Inequality is a hot topic. It always will be. The glass ceiling of inequality is the idea that most families will spend whatever it takes on their kids.
The left have a great idea that you can give all kids equal opportunities. It’s just fantasy and ignorant of reality. The ability to identify and participate in valuable opportunities just isn’t equal.
Things that you think don’t matter might in fact drive your life outcomes. How you speak, how you dress, and how you interact with everyone you meet. There is no level playing field.
Your own hard work and industry still matters. But imagine how hard it must be for people already facing discrimination.
When people win, they think its because of their hard work. They may have worked hard, but if they lose they’re highly likely to blame others or bad luck.
Attribution error is the phenomena where all my wins are mine but all my losses are the fault of others. There was a great example the other day when someone who went to Geelong Grammar claimed he had received no advantages in life.
The Arms Race
The glass ceiling of inequality was only successfully deconstructed during the Russian Revolution. Hence it’d be stupid to think that breaking it down would be a good idea.
Whatever government policy attempts to reduce inequality, another silent requirement will arise to perpetuate the same group of people getting ahead.
Why do so many institutions care about “well rounded” applicants? Because it helps them select people who are like them.

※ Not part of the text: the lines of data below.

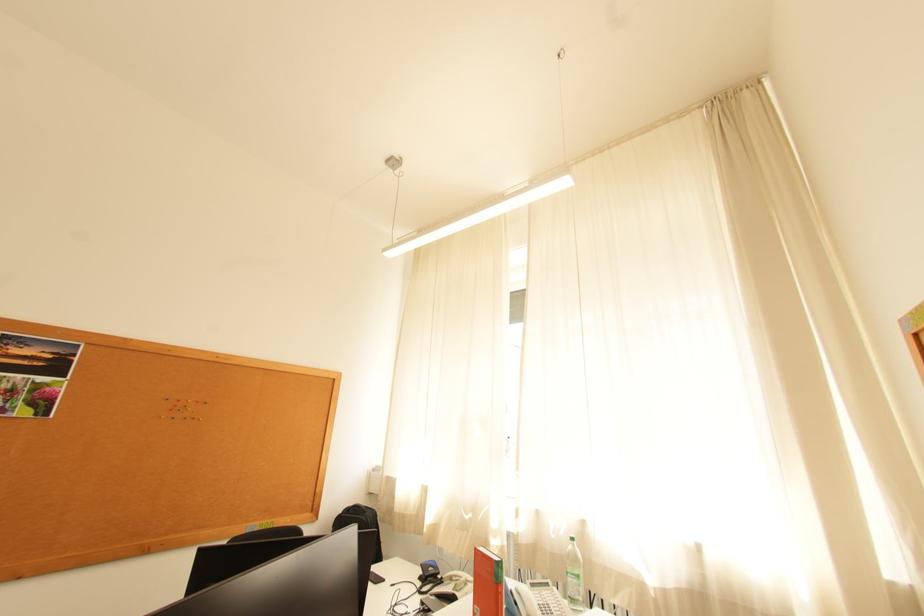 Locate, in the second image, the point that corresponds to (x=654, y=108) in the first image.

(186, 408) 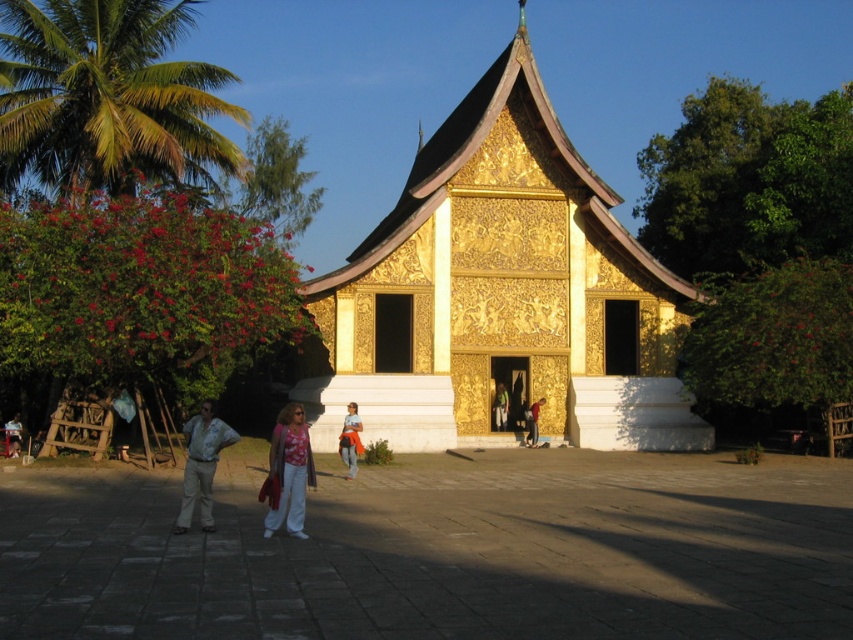 Can you confirm if white cotton shirt at lower left is bigger than orange fabric bag at center?

Correct, white cotton shirt at lower left is larger in size than orange fabric bag at center.

Where is `white cotton shirt at lower left`? The height and width of the screenshot is (640, 853). white cotton shirt at lower left is located at coordinates (201, 465).

Is point (236, 436) less distant than point (496, 413)?

Yes, it is in front of point (496, 413).

Can you confirm if white cotton shirt at lower left is thinner than green fabric at center?

In fact, white cotton shirt at lower left might be wider than green fabric at center.

Is point (195, 449) more distant than point (498, 394)?

No.

What are the coordinates of `white cotton shirt at lower left` in the screenshot? It's located at (201, 465).

This screenshot has height=640, width=853. What do you see at coordinates (107, 97) in the screenshot? I see `green leafy palm tree at upper left` at bounding box center [107, 97].

How distant is green leafy palm tree at upper left from matte pink blouse at center?

The distance of green leafy palm tree at upper left from matte pink blouse at center is 31.81 meters.

In order to click on green leafy palm tree at upper left in this screenshot , I will do `click(107, 97)`. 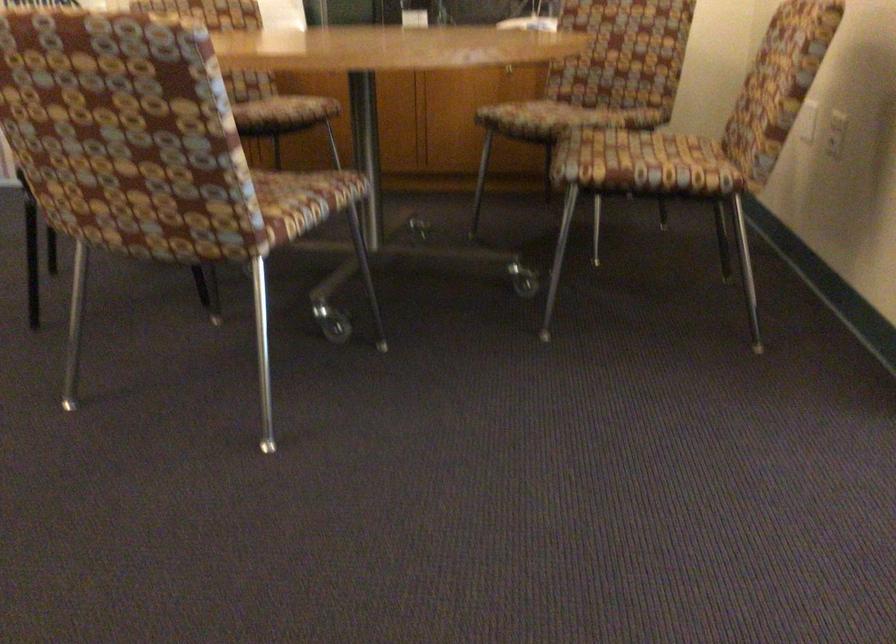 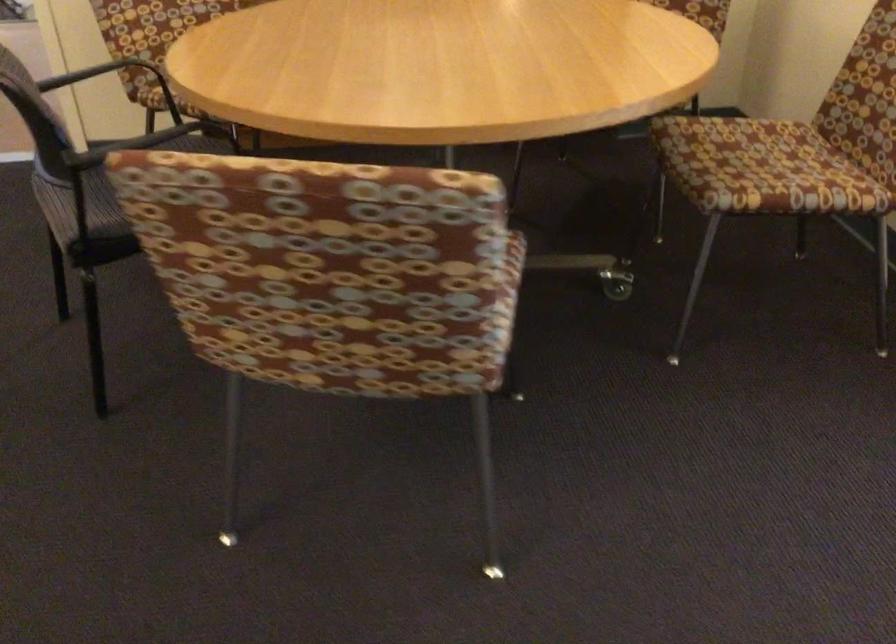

People like them – this means other kids who were over-scheduled, perhaps attended the same school and self-actualised from birth through volunteering and sport.
More people will take advantage of “free” tertiary education, but the exact cohort of people who make it through their degrees and into the sorts of jobs that justified that investment is unlikely to change much.
How many poor kids whose real problem is the living costs not the student loan balance at the end will partially complete a qualification and earn barely any labour market premium?
Look at inequality in the housing market in terms of which types of first home buyers are buying houses to really keep digging into what the glass ceiling means in practice.